Schiller’s Die Räuber
I am better than my reputation … Schiller
I honor Friedrich Schiller … and possess most of his work in 19th Century translation. His words live in my heart still … and are part of who I am as a person today. And on its way to me now, I’m delighted to say … is a fine new addition to my beloved antique book collection: An earlier copy of “The Robbers.” The 1799 Render translation.
A universal genius generally regarded as the greatest German dramatist, Friedrich Schiller dominates a period of German literary history as no one else before or since. Schiller revealed more vividly than any of his predecessors the power of drama and poetry to convey a philosophy; his works contain the strongest assertions of human freedom and dignity and the worth of the individual in all German literature.
To modern English-speaking people the mystique surrounding Schiller may seem hard to fathom. Yet to study how Germans perceive Schiller is to study how they perceive themselves. He appeared at a time when German literature was dominated by the monumental achievements of England, France, and Italy; there was even serious debate about whether the German language was a fit vehicle for literary expression. Schiller furnished proof of Germany’s high cultural achievement.
Schiller’s first drama was “Die Räuber” (1781; translated as The Robbers, 1792). Little is known about the genesis of the play other than that he had begun work on it when still a teenager. A vital, energetic, and troubling work, it soon caught the eye of Wolfgang Heribert von Dalberg, director of the Mannheim National Theater in the neighboring duchy of Hesse, who decided to bring it to the stage. The play was a sensation. Much of its appeal resides in Schiller’s choice of the archetypal theme of hostile brothers. The jealous and greedy Franz von Moor tricks his father, the ruling count, into disinheriting his elder brother, Karl, who is away at the university. He then imprisons his father and seizes the land and title for himself and tries to terrorize Karl’s beloved, Amalia, into concubinage. Learning of his disinheritance, Karl drops out of school and becomes the leader of a band of robbers. No ordinary hoodlum, he is consumed by a demonic craving for justice; he has the noble but misguided notion that he can right the wrongs of the world by taking the law into his own hands. But the frightening violence that attends each raid begins to plague his conscience. His final catastrophic effort to bring his brother to justice ends in Franz’ suicide and the deaths of the count, Amalia, and Karl’s closest friend. In the end Karl realizes that he has done more harm than good. His last act, turning himself in to the police, amounts to a cry from the heart for lost ideals.

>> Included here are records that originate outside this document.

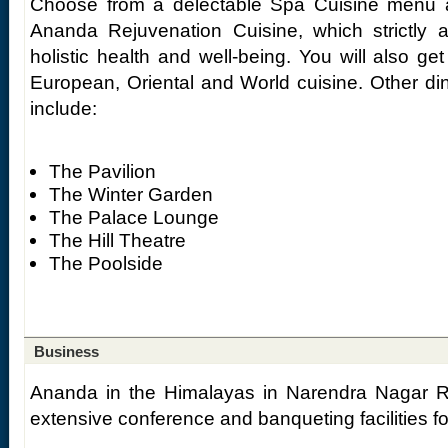
Choose from a delectable Spa Cuisine menu a
Ananda Rejuvenation Cuisine, which strictly 
holistic health and well-being. You will also get
European, Oriental and World cuisine. Other d
include:
The Pavilion
The Winter Garden
The Palace Lounge
The Hill Theatre
The Poolside
Business
Ananda in the Himalayas in Narendra Nagar R
extensive conference and banqueting facilities fo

The drama introduces two themes that were to occupy Schiller for the rest of his life. The first is that of the criminal hero, the man inspired by lofty goals who employs immoral methods to achieve them. The second is that of the idealistic reformer betrayed by institutionalized hypocrisy and greed; in his hero’s fall Schiller consistently underscores the futility inherent in the pursuit of ideals. The play also reveals Schiller’s innate grasp of what constitutes drama. As a piece of stagecraft Die Räuber has it all: sibling rivalry, armed robberies, an evil tyrant, a captive maiden, raging battles, tender love, and the conflict between good and evil. The language and the characterization are shamelessly overblown, but they matched the epic proportions of the action and struck a responsive chord in the viewers. The play was one of the most astonishing hits in the annals of the German stage, and the critics were no less enthralled than the public.